More Violence in Egypt as Corruption Remains

February 5, 2013

It’s been more than two years since anti-government protests began in Egypt. Since then, the government’s been replaced, citizens gained their right to vote, and a new president has been sworn in; however, protests in Egypt have started again, and some of them have turned violent.

Egyptians are frustrated because revolutionaries haven’t been able to translate the protests that brought down the former government into greater political action and reform. Egyptian courts are seen as politicized, police have not been reformed, and citizens do not have due process protections. Protesters are furious over the abusive treatment Egyptians receive at the hands of security forces.

Egypt’s interior minister did offer a rare apology over the weekend after officers under his command were seen on television beating a naked man two blocks from the president’s palace.  The spectacle of Hamada Saber’s beating revived bitterness at Egypt’s police force, whose record of brutality helped set off the original revolt against Hosni Mubarak, the former president, and served as a reminder that nearly two years later, the new president, Mohamed Morsi, had taken few steps to reform the police.

A protester uses a loudhailer as she chants anti-Mursi slogans during a protest in front of the presidential palace in Cairo

The latest violence has deepened a sense of crisis in Egypt. The country’s quarreling political forces, supporters and opponents of President Morsi, have blamed each other.

The current ruling party in Egypt is the Muslim Brotherhood, and they have struggled with their leadership role. The Brotherhood was an oppressed group before the anti-government protests began, and they have had difficulty with the challenges of their new position.

The seven million bureaucrats that work in Egypt’s government have kept their jobs under Morsi; therefore the endemic corruption and bribe taking that has plagued Egypt has not been addressed.
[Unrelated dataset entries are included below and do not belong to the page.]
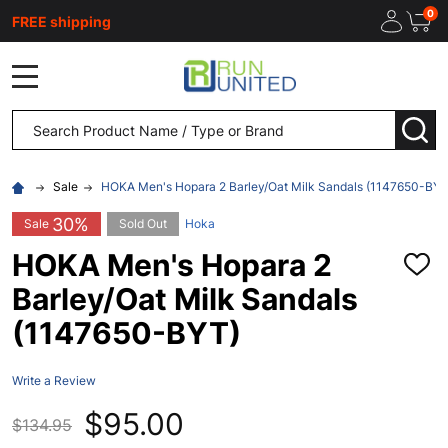
0
FREE shipping
MENU
Search
SEA
Sale
HOKA Men's Hopara 2 Barley/Oat Milk Sandals (1147650-BYT
30%
Sale
Sold Out
Hoka
HOKA Men's Hopara 2
ADD
TO
Barley/Oat Milk Sandals
WISH
LIST
(1147650-BYT)
Write a Review
$95.00
$134.95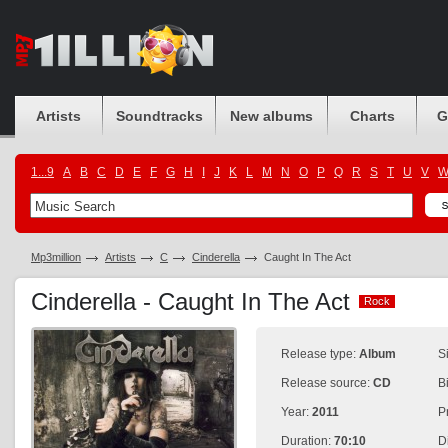
Artists
Soundtracks
New albums
Charts
G
1...9
A
B
C
D
E
F
G
H
I
J
K
L
M
N
O
P
Q
R
S
T
U
V
Mp3million
Artists
C
Cinderella
Caught In The Act
Cinderella - Caught In The Act
Rock
Rock
Release type:
Album
S
Release source:
CD
B
Year:
2011
P
Duration:
70:10
D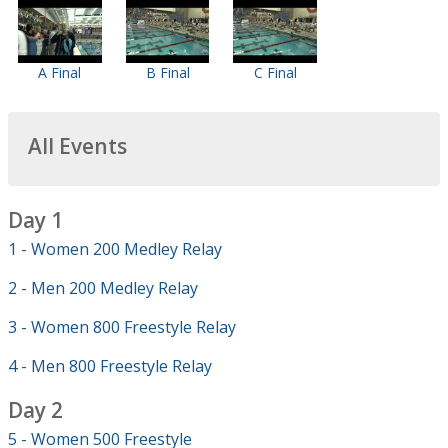
A Final
B Final
C Final
All Events
Day 1
1 - Women 200 Medley Relay
2 - Men 200 Medley Relay
3 - Women 800 Freestyle Relay
4 - Men 800 Freestyle Relay
Day 2
5 - Women 500 Freestyle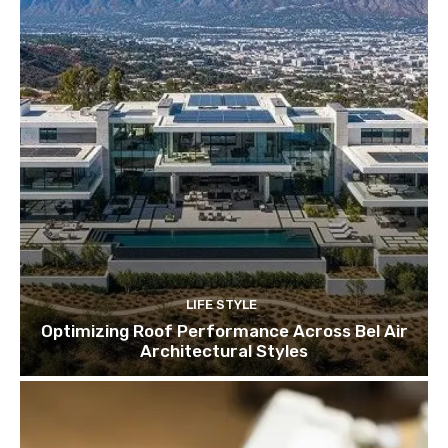
LIFE STYLE
Optimizing Roof Performance Across Bel Air
Architectural Styles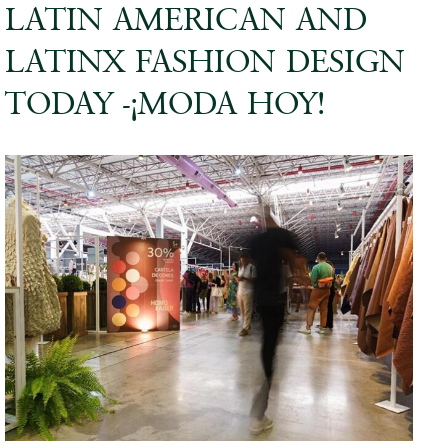
LATIN AMERICAN AND
LATINX FASHION DESIGN
TODAY -¡MODA HOY!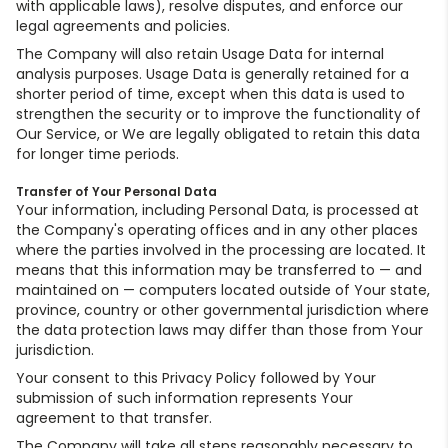
with applicable laws), resolve disputes, and enforce our
legal agreements and policies.
The Company will also retain Usage Data for internal
analysis purposes. Usage Data is generally retained for a
shorter period of time, except when this data is used to
strengthen the security or to improve the functionality of
Our Service, or We are legally obligated to retain this data
for longer time periods.
Transfer of Your Personal Data
Your information, including Personal Data, is processed at
the Company's operating offices and in any other places
where the parties involved in the processing are located. It
means that this information may be transferred to — and
maintained on — computers located outside of Your state,
province, country or other governmental jurisdiction where
the data protection laws may differ than those from Your
jurisdiction.
Your consent to this Privacy Policy followed by Your
submission of such information represents Your
agreement to that transfer.
The Company will take all steps reasonably necessary to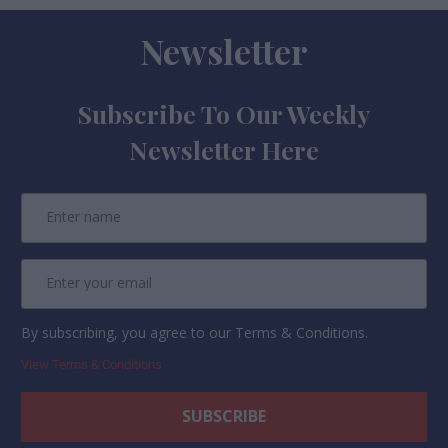
Newsletter
Subscribe To Our Weekly
Newsletter Here
By subscribing, you agree to our Terms & Conditions.
View Terms & Conditions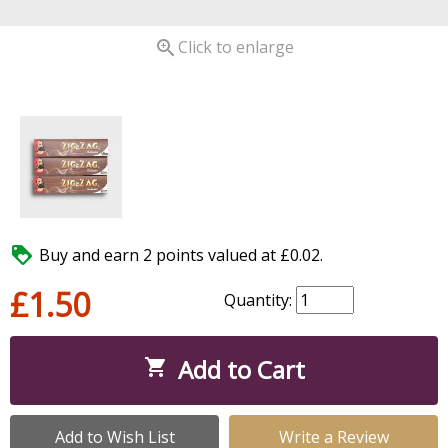

Click to enlarge

Buy and earn 2 points valued at £0.02.
£1.50
Quantity:
Add to Cart

Add to Wish List
Write a Review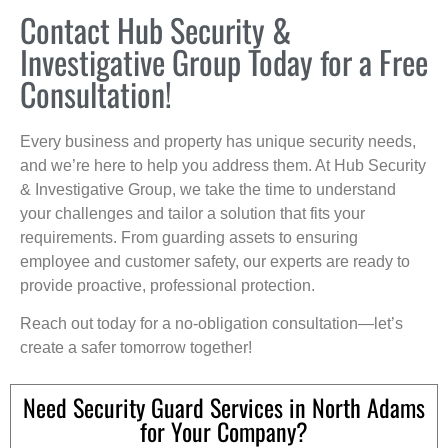
Contact Hub Security &
Investigative Group Today for a Free
Consultation!
Every business and property has unique security needs,
and we’re here to help you address them. At Hub Security
& Investigative Group, we take the time to understand
your challenges and tailor a solution that fits your
requirements. From guarding assets to ensuring
employee and customer safety, our experts are ready to
provide proactive, professional protection.
Reach out today for a no-obligation consultation—let’s
create a safer tomorrow together!
Need Security Guard Services in North Adams
for Your Company?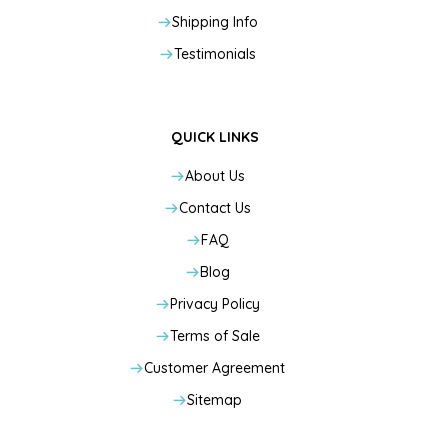
Shipping Info
Testimonials
QUICK LINKS
About Us
Contact Us
FAQ
Blog
Privacy Policy
Terms of Sale
Customer Agreement
Sitemap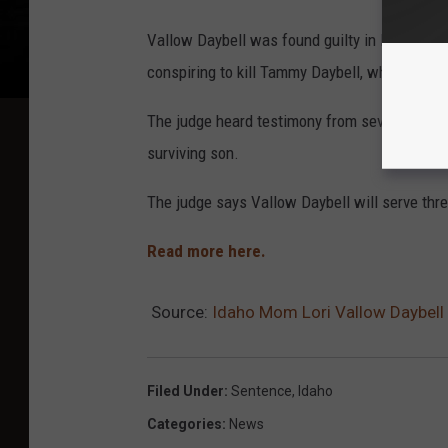
Vallow Daybell was found guilty in May of kil
conspiring to kill Tammy Daybell, who was pre
The judge heard testimony from several repres
surviving son.
The judge says Vallow Daybell will serve thre
Read more here.
Source:
Idaho Mom Lori Vallow Daybell 
Filed Under
:
Sentence
,
Idaho
Categories
:
News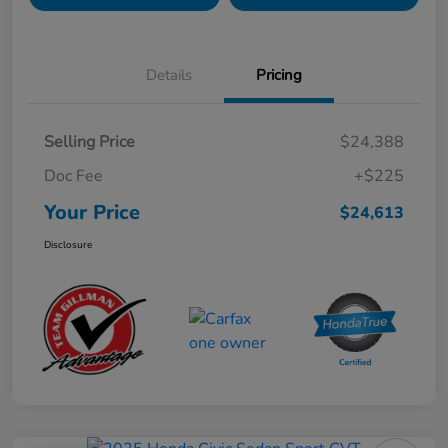
Details
Pricing
Selling Price
$24,388
Doc Fee
+$225
Your Price
$24,613
Disclosure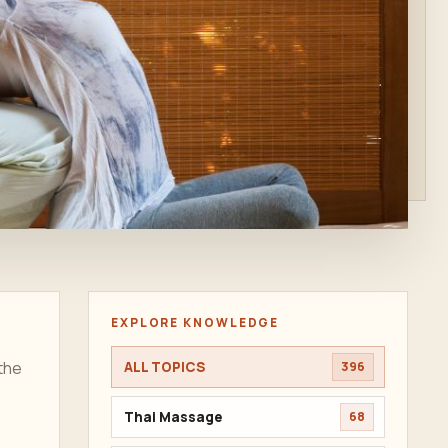
EXPLORE KNOWLEDGE
the
ALL TOPICS
396
Thai Massage
68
Furthermore, the Brotherhood have been so focused on seeing their Islamist constitution become law that they have ignored almost all other grievances. The Brotherhood  rammed their constitution through to approval in December.
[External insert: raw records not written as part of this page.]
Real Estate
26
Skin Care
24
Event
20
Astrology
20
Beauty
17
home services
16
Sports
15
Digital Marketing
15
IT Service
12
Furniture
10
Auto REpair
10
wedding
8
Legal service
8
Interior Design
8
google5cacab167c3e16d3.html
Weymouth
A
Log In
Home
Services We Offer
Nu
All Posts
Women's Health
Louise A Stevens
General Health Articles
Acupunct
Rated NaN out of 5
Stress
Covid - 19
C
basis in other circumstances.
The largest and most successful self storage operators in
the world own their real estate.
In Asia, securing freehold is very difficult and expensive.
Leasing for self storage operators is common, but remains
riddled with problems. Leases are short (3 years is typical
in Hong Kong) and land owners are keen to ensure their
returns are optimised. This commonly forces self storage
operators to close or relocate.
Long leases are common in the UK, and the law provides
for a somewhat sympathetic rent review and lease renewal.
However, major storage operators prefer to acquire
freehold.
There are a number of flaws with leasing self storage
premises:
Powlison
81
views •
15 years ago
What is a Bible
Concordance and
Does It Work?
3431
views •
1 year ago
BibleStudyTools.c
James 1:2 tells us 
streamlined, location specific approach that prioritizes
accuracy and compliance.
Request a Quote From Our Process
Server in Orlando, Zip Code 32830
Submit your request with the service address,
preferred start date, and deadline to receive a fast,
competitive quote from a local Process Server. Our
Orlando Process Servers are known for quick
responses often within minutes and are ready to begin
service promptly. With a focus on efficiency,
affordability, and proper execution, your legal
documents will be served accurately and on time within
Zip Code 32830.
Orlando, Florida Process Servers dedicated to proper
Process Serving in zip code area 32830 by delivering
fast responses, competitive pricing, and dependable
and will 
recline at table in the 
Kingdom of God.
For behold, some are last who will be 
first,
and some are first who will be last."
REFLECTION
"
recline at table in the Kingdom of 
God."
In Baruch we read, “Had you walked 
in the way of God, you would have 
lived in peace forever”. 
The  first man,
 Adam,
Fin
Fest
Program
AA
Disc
Since becoming the president of Egypt as the candidate of the Muslim Brotherhood, Mr. Morsi has focused on turning Egypt into an Islamist state. Possibly because he doesn’t want to give any momentum to the secularist opposition, Mr. Morsi has not done any reforms that could alienate government workers or weaken his power base. Therefore, the little political capital that Morsi had not invested in shaping Egypt’s constitution has been focused on foreign policy. Here, Morsi is taking a page out of the North Korea playbook where he is attempting to shift attention away from internal politics. By shifting national focus to outside the country, Morsi is in less danger of offending government interest groups. Of course, so far he is failing to change the national subject.

Morsi has sought to reassert Egypt’s historical leadership role in regional affairs. In doing so, Morsi has tried to place Egypt at the center of negotiations to end the Syrian civil war. He has also warmed relations with Iran. Morsi rightly believes that if he can paint himself as a peacemaker, it will quell some of his political opposition. In that vein, Morsi has called for a national dialogue within Egypt as a response to the country’s ongoing violence.
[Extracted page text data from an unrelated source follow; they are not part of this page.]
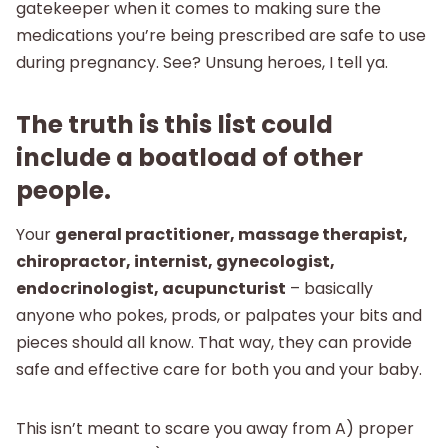
gatekeeper when it comes to making sure the
medications you’re being prescribed are safe to use
during pregnancy. See? Unsung heroes, I tell ya.
The truth is this list could
include a boatload of other
people.
Your
general practitioner, massage therapist,
chiropractor, internist, gynecologist,
endocrinologist, acupuncturist
– basically
anyone who pokes, prods, or palpates your bits and
pieces should all know. That way, they can provide
safe and effective care for both you and your baby.
This isn’t meant to scare you away from A) proper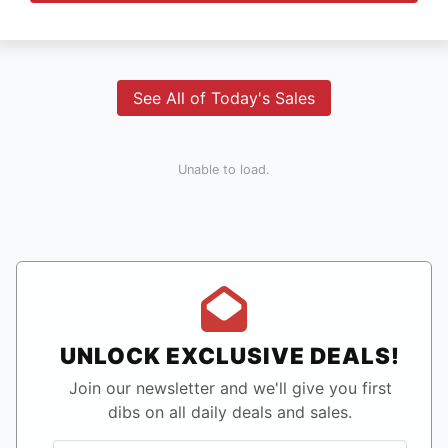
See All of Today's Sales
Unable to load.
UNLOCK EXCLUSIVE DEALS!
Join our newsletter and we'll give you first
dibs on all daily deals and sales.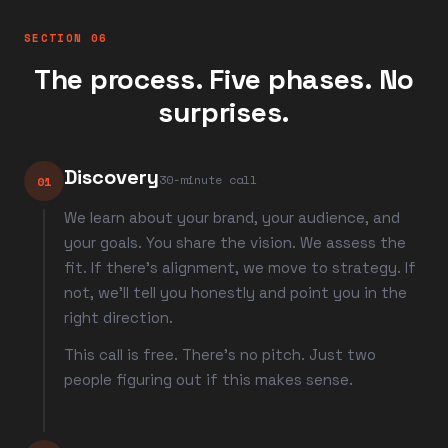
SECTION 06
The process. Five phases. No
surprises.
Discovery
30-minute call
01
We learn about your brand, your audience, and
your goals. You share the vision. We assess the
fit. If there's alignment, we move to strategy. If
not, we'll tell you honestly and point you in the
right direction.
This call is free. There's no pitch. Just two
people figuring out if this makes sense.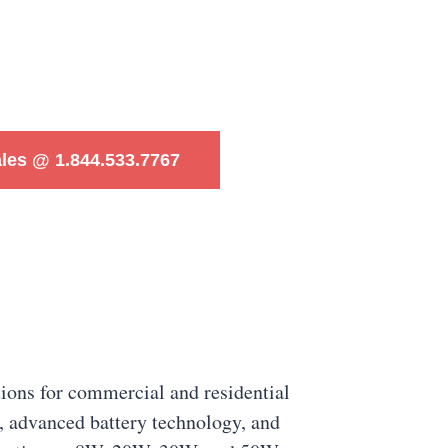
ales @ 1.844.533.7767
tions for commercial and residential
s, advanced battery technology, and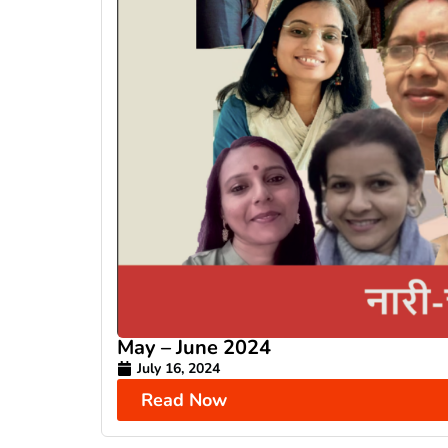
May – June 2024
July 16, 2024
Read Now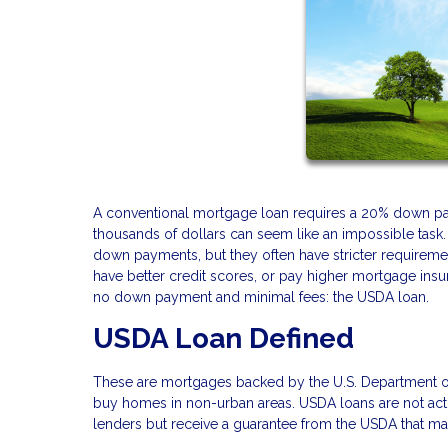
A conventional mortgage loan requires a 20% down pay
thousands of dollars can seem like an impossible task.
down payments, but they often have stricter requireme
have better credit scores, or pay higher mortgage insur
no down payment and minimal fees: the USDA loan.
USDA Loan Defined
These are mortgages backed by the U.S. Department o
buy homes in non-urban areas. USDA loans are not act
lenders but receive a guarantee from the USDA that mak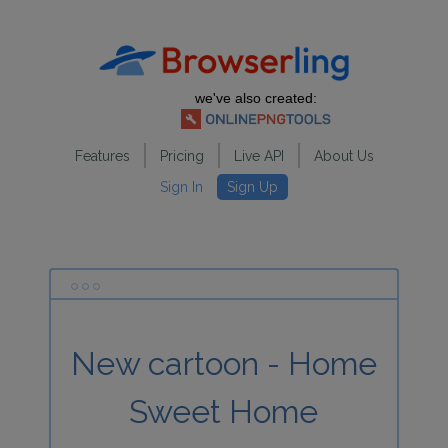
we've also created:
Features
Pricing
Live API
About Us
Sign In
Sign Up
New cartoon - Home
Sweet Home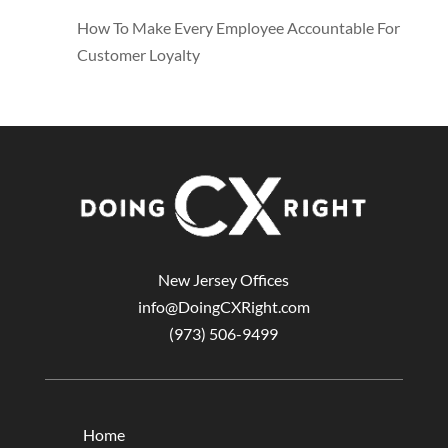
How To Make Every Employee Accountable For
Customer Loyalty
New Jersey Offices
info@DoingCXRight.com
(973) 506-9499
Home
Egypt’s Coptic Christian pope sharply criticized Morsi and the Brotherhood in an interview with The Associated Press earlier today, saying that the new constitution is discriminatory, because under it Egypt’s Christians are being treated as a minority.

The comments by Pope Tawadros II reflected the political stance, historically unusual for a Coptic Pope, that he has taken since being enthroned in November as the spiritual leader of the Copts, the main community of Egypt’s Christians. Christians are increasingly worried over the power of Islamists in the country.

Tawadros dismissed Morsi’s call for national dialogue as a way to dispel criticism that his government concentrates power in the Brotherhood without reforming corruption. Most secularist opposition parties have refused to join the dialogue, as has the Coptic Church, calling it mere window dressing.

“We will actively take part in any national dialogue that would benefit the nation,” Tawadros told The AP. “But when a dialogue ends before it starts and none of its results are implemented then we do not take part.”